I got out of front end development for most of the years Angular and React have dominated and it looked like a mess, but Svelte and even Astro make sense, maybe I’m just old school. I would totally go back to the frontend with these new frameworks.

replies(3): >>41893278 #>>41893840 #>>41895751 #
sureIy ◴[] No.41893278[source]
If Vue hasn't made a dent, I don't ever expect Svelte to. Angular was the only high-level competitor and I haven't heard that one in a long time already.

For a framework to eat into React's usage, it needs a strong evangelist (like Facebook has been for React)

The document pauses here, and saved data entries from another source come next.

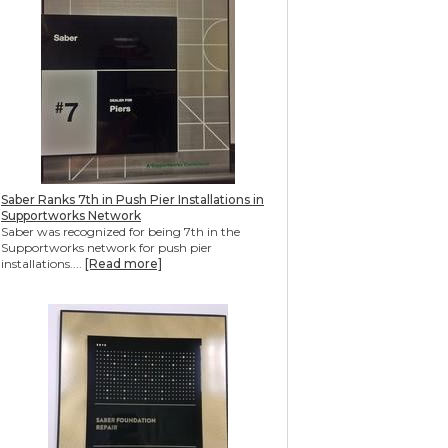
Saber Ranks 7th in Push Pier Installations in
Supportworks Network
Saber was recognized for being 7th in the
Supportworks network for push pier
installations....
[Read more]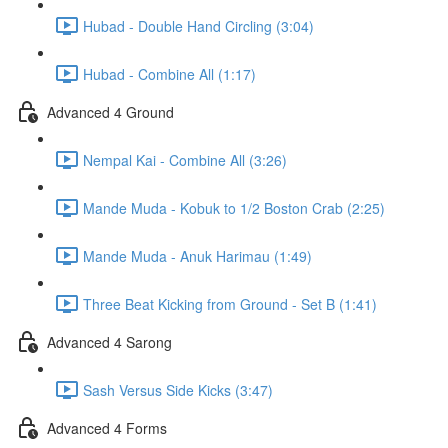
Hubad - Double Hand Circling (3:04)
Hubad - Combine All (1:17)
Advanced 4 Ground
Nempal Kai - Combine All (3:26)
Mande Muda - Kobuk to 1/2 Boston Crab (2:25)
Mande Muda - Anuk Harimau (1:49)
Three Beat Kicking from Ground - Set B (1:41)
Advanced 4 Sarong
Sash Versus Side Kicks (3:47)
Advanced 4 Forms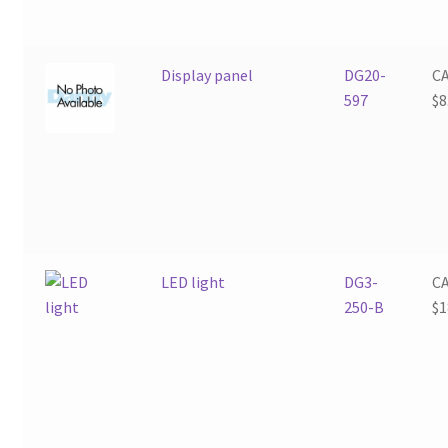
Display panel
DG20-
C
597
$
8
LED light
DG3-
C
250-B
$
1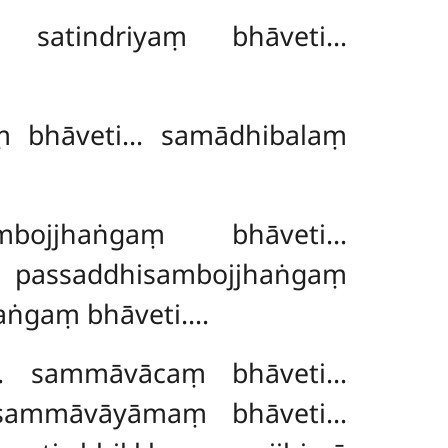
… satindriyaṃ bhāveti…
aṃ bhāveti… samādhibalaṃ
ambojjhaṅgaṃ bhāveti…
… passaddhisambojjhaṅgaṃ
aṅgaṃ bhāveti….
i… sammāvācaṃ bhāveti…
sammāvāyāmaṃ bhāveti…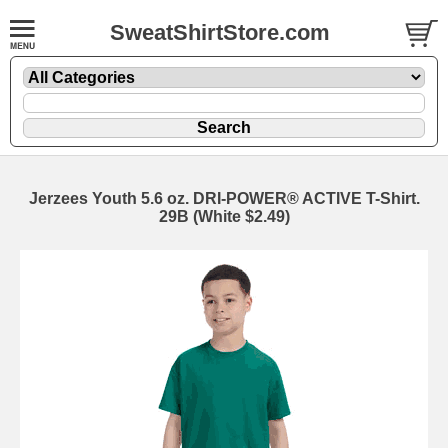
SweatShirtStore.com
Jerzees Youth 5.6 oz. DRI-POWER® ACTIVE T-Shirt.
29B (White $2.49)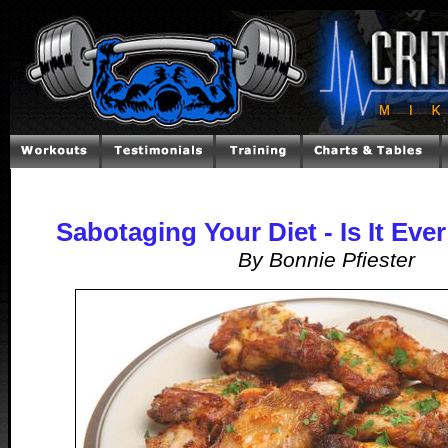
Sabotaging Your Diet - Is It Ever
By Bonnie Pfiester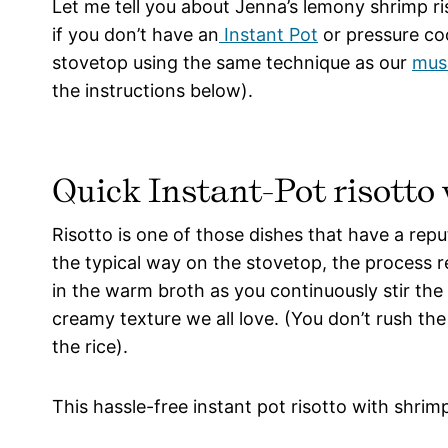
Let me tell you about Jenna’s lemony shrimp ri
if you don’t have an
Instant Pot
or pressure coo
stovetop using the same technique as our
mus
the instructions below).
Quick Instant-Pot risotto
Risotto is one of those dishes that have a repu
the typical way on the stovetop, the process re
in the warm broth as you continuously stir the r
creamy texture we all love. (You don’t rush th
the rice).
This hassle-free instant pot risotto with shrimp 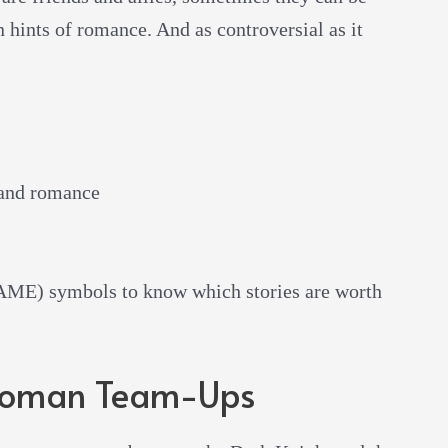
 hints of romance. And as controversial as it
 and romance
E) symbols to know which stories are worth
oman Team-Ups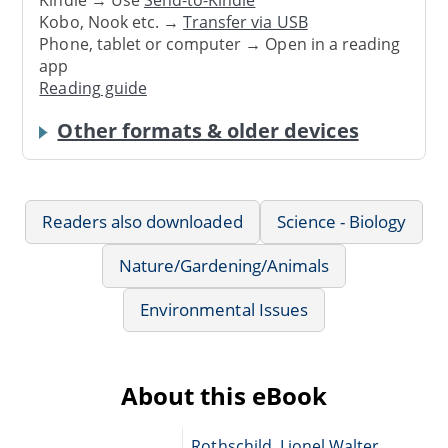
Kindle → Use
Send-to-Kindle
Kobo, Nook etc. →
Transfer via USB
Phone, tablet or computer → Open in a reading
app
Reading guide
Other formats & older devices
Readers also downloaded
Science - Biology
Nature/Gardening/Animals
Environmental Issues
About this eBook
Rothschild, Lionel Walter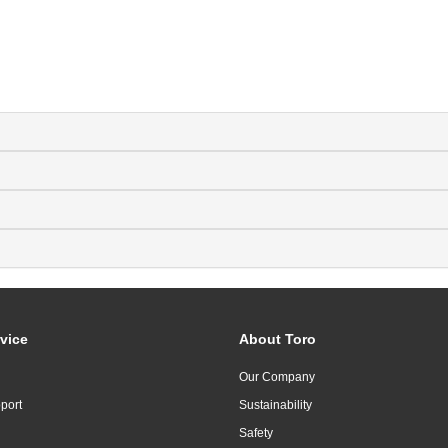
vice
About Toro
Our Company
port
Sustainability
Safety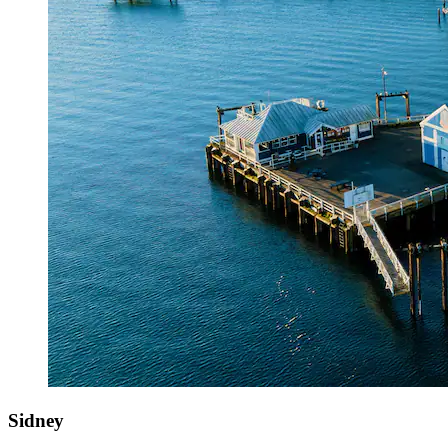
Sidney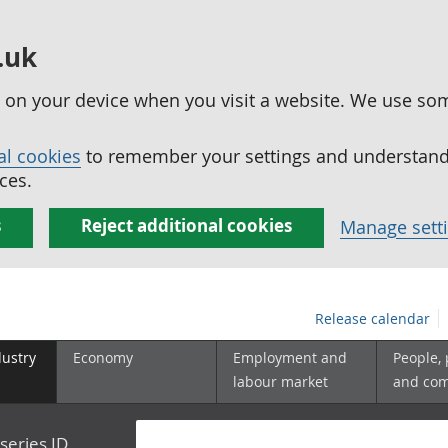
.uk
ed on your device when you visit a website. We use so
al cookies
to remember your settings and understand 
ces.
s
Reject additional cookies
Manage sett
Release calendar
dustry
Economy
Employment and
People,
labour market
and co
series ID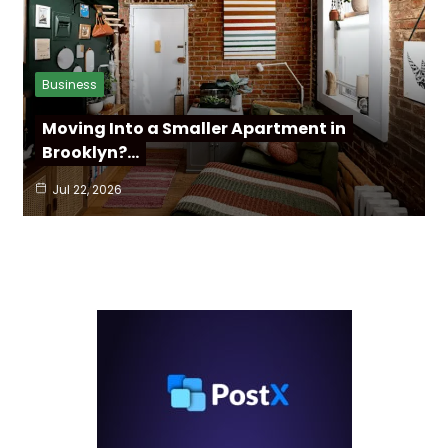
Business
Moving Into a Smaller Apartment in
Brooklyn?…
Jul 22, 2026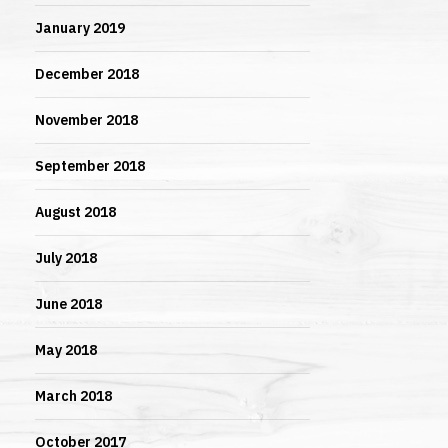
January 2019
December 2018
November 2018
September 2018
August 2018
July 2018
June 2018
May 2018
March 2018
October 2017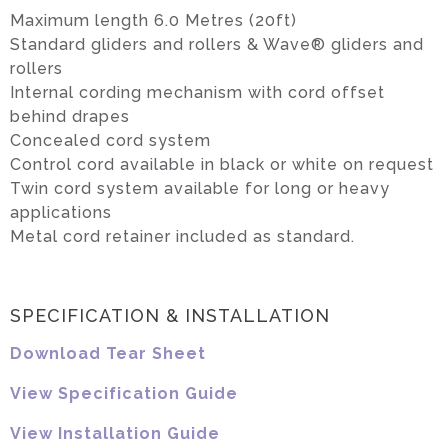
Maximum length 6.0 Metres (20ft)
Standard gliders and rollers & Wave® gliders and
rollers
Internal cording mechanism with cord offset
behind drapes
Concealed cord system
Control cord available in black or white on request
Twin cord system available for long or heavy
applications
Metal cord retainer included as standard.
SPECIFICATION & INSTALLATION
Download Tear Sheet
View Specification Guide
View Installation Guide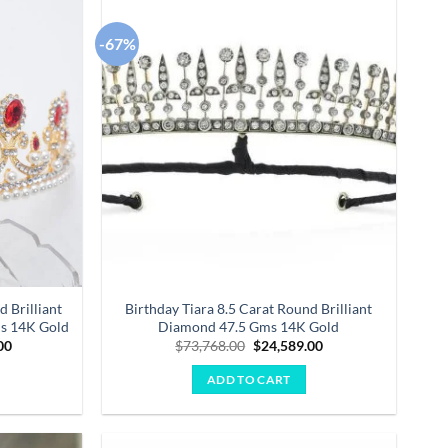
-67%
Add to
Add to
wishlist
wishlist
d Brilliant
Birthday Tiara 8.5 Carat Round Brilliant
ms 14K Gold
Diamond 47.5 Gms 14K Gold
Current
Original
Current
00
$
73,768.00
$
24,589.00
price
price
price
is:
was:
is:
ADD TO CART
.00.
$47,857.00.
$73,768.00.
$24,589.00.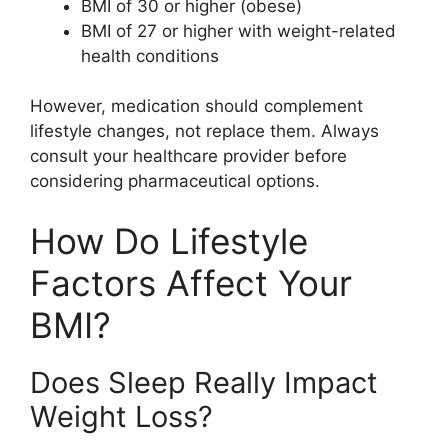
BMI of 30 or higher (obese)
BMI of 27 or higher with weight-related
health conditions
However, medication should complement
lifestyle changes, not replace them. Always
consult your healthcare provider before
considering pharmaceutical options.
How Do Lifestyle
Factors Affect Your
BMI?
Does Sleep Really Impact
Weight Loss?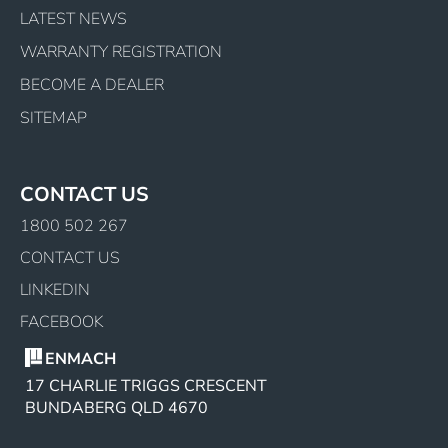
LATEST NEWS
WARRANTY REGISTRATION
BECOME A DEALER
SITEMAP
CONTACT US
1800 502 267
CONTACT US
LINKEDIN
FACEBOOK
ENMACH
17 CHARLIE TRIGGS CRESCENT
BUNDABERG QLD 4670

replies(2): >>41893926 #>>41893942 #
b3ing ◴[] No.41893926[source]
But didn’t Vue come before React? And it’s mostly the same from what I understand, it’s not totally different like Svelte. I think it can change, if more people put it on their resumes and LinkedIn and if those that know React say can do things in 1/3 the time with Svelte and mention that in interviews as well. That is a slow way of evangelism for Svelte that can spread.
replies(2): >>41894459 #>>41895760 #
1. WickyNilliams ◴[] No.41894459{3}[source]
No, react came first. And Vue is not the same. Vue 3 added reactivity via refs (which are essentially signals by today's terminology). They can be used outside of components, like Svelte's runes. Svelte 5 is very similar to Vue 3. So much so I jokingly called it "svuelte" when they first announced it.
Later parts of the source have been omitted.